From the entries below, copy exactly the lines from the one that contains "Casual Shoes" through the one that contains "Wide Width Shoes", both included, and only those.

[[ DATA FOR THE TASK open ]]

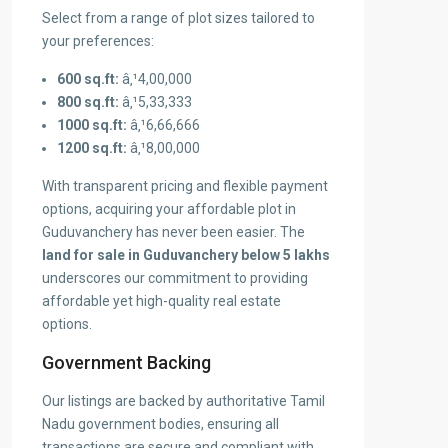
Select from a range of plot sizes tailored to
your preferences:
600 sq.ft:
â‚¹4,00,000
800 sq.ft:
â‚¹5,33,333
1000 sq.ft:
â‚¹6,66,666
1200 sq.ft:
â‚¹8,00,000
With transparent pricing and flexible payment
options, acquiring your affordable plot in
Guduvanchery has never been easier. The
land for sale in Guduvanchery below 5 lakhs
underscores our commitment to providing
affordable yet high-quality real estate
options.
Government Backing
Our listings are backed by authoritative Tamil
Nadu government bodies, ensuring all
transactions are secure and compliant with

[[ DATA FOR THE TASK closed ]]
[[ DATA FOR THE TASK open ]]

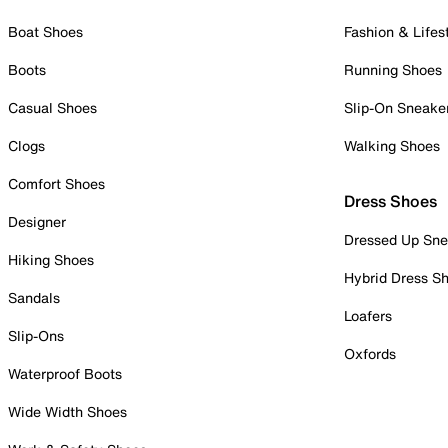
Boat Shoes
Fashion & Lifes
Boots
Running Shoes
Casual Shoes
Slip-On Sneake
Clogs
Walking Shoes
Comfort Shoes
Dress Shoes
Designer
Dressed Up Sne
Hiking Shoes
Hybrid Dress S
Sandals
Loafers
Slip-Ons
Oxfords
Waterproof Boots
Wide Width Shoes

[[ DATA FOR THE TASK closed ]]

-- ANSWER TO THIS TASK --
Casual Shoes
Slip-On Sneake
Clogs
Walking Shoes
Comfort Shoes
Dress Shoes
Designer
Dressed Up Sne
Hiking Shoes
Hybrid Dress S
Sandals
Loafers
Slip-Ons
Oxfords
Waterproof Boots
Wide Width Shoes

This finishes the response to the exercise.